ELIGIBILITY CRITERIA:


  • Calls will be open to teams including both private and public entities located in Sourthern Italy(minimum: 3, maximum: 5 entities), external to the INF-ACT consortium and to members of the beneficiary team of the COC-1-2023-UNIPV call.
  • Each team must identify a lead organization (Leader), or the subject appointed and authorized to represent the whole team and maintain communications with the Spoke during all phases of the presentation and evaluation procedure and for the entire duration of the activities planning;
  • The team Leader must be a public University or a public Research Organization;
  • Each team Leader may submit only one project proposal in response to this call. On the other hand, the possibility is not precluded for the same entity to be part of other teams in response to other Cascade Calls
  • Each team entity must indicate the name of the researchers involved in the proposed project activities (so-called "critical mass"), the expected commitment in person-months, their curriculum vitae to assess the actual contribution to the research work.
  • Each team entity must participate with at least one researcher. The maximum number of researchers to be involved as critical mass for this project is 12.
  • Entitites who are Team Leader in projects awarded by the COC-1-2023 are eligible only as beneficiaries;
  • 100% of the requested financing must be dedicated to entities located in regions of Southern Italy (tagging: territorial);
  • In case of recruitment of new researchers, the team must comply with the provisions of article 47 "Equal opportunities, generational and gender, in public contracts PNRR and PNC" of Law Decree 31-May-2021, no. 77 converted into law 29-July-2021, n. 108;
  • Budget breakdown and financial reporting must comply with guidelines and regulation for RRNP funded-projects.



HOW TO APPLY


The call text (in Italian) has been published on the UNIPV website.

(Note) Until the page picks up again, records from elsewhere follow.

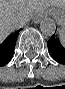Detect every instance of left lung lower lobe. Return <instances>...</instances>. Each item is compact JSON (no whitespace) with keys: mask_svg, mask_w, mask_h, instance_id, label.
<instances>
[{"mask_svg":"<svg viewBox=\"0 0 65 89\" xmlns=\"http://www.w3.org/2000/svg\"><path fill=\"white\" fill-rule=\"evenodd\" d=\"M47 47L54 60L65 64V42H62L58 37L53 35L47 42Z\"/></svg>","mask_w":65,"mask_h":89,"instance_id":"1","label":"left lung lower lobe"}]
</instances>
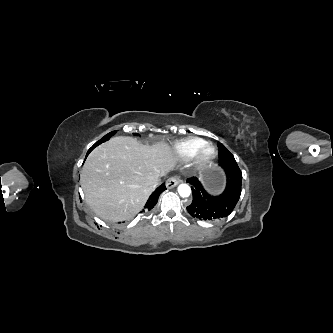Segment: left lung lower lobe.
Masks as SVG:
<instances>
[{
	"label": "left lung lower lobe",
	"instance_id": "0a47b994",
	"mask_svg": "<svg viewBox=\"0 0 333 333\" xmlns=\"http://www.w3.org/2000/svg\"><path fill=\"white\" fill-rule=\"evenodd\" d=\"M227 176V186L219 196L207 193L199 180L189 178L193 201L187 207L189 214L203 221H218L227 217L235 208L241 195L242 173L236 162L220 163Z\"/></svg>",
	"mask_w": 333,
	"mask_h": 333
}]
</instances>
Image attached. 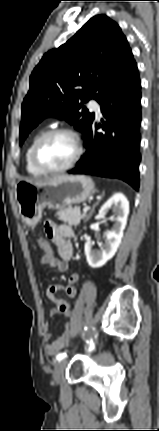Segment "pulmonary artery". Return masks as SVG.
I'll return each mask as SVG.
<instances>
[{"label": "pulmonary artery", "instance_id": "obj_1", "mask_svg": "<svg viewBox=\"0 0 159 431\" xmlns=\"http://www.w3.org/2000/svg\"><path fill=\"white\" fill-rule=\"evenodd\" d=\"M89 107L96 113L97 116H101L100 104L96 100H91L89 102Z\"/></svg>", "mask_w": 159, "mask_h": 431}]
</instances>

Collection of applications started at 12:00 PM on May 24, 2024 and closed at 12:00 PM on June 24, 2024
Evaluations are currently in progress





REPORTING AND OTHERS

  • All allocated funds must be spent by the end of October 2025. Should MUR allow time extensions to the NRRP/PNRR INF-ACT project, extensions might be also provided to COC projects;
  • Awarded teams will comply to NRRP/PNRR reporting rules as per the indications that will be made by INF-ACT Spoke and INF-ACT Foundation;
  • Awarded teams will have to join the INF-ACT foundation as partners;
  • Funding should be acknowledged in all publications emanating from the research carried out during the award period together with NRRP/PNRR funds using the following statements: "This research was supported by EU funding within the NextGenerationEU-MUR PNRR Extended Partnership initiative on Emerging Infectious Diseases (Project no. PE00000007, INF-ACT). [BENEFICIARY NAME] was recipient of INF-ACT Cascade Open Call 2024 (ID CALL)."
  • Participation of private entity and co-financing are not mandatory, but an added value;
  • Financial capacity of private entity will be assessed ex-post by third parties. In case of negative outcome, the private entity will be excluded from participating to the awarded project and, therefore, from receiving funding.



EVALUATION PROCESS

Proposals are being evaluated on the basis of the following evaluation criteria:

  • Objective and scientific quality (max 50 points)
  • Innovation and private sector involvement (max 20 points)
  • Impact (max 15 points)
  • Economic sustainability (max 15 points)

Proposals will be considered admissible for financing if they obtain at least 70 out of 100 points. Evaluation will be carried out by a panel of 3-5 international and highly-qualified scientists, who are not directly involved in the INF-ACT Research Program. Reviewers will sign a declaration to exclude possible conflicts of interest before accessing the scientific proposals to be evaluated.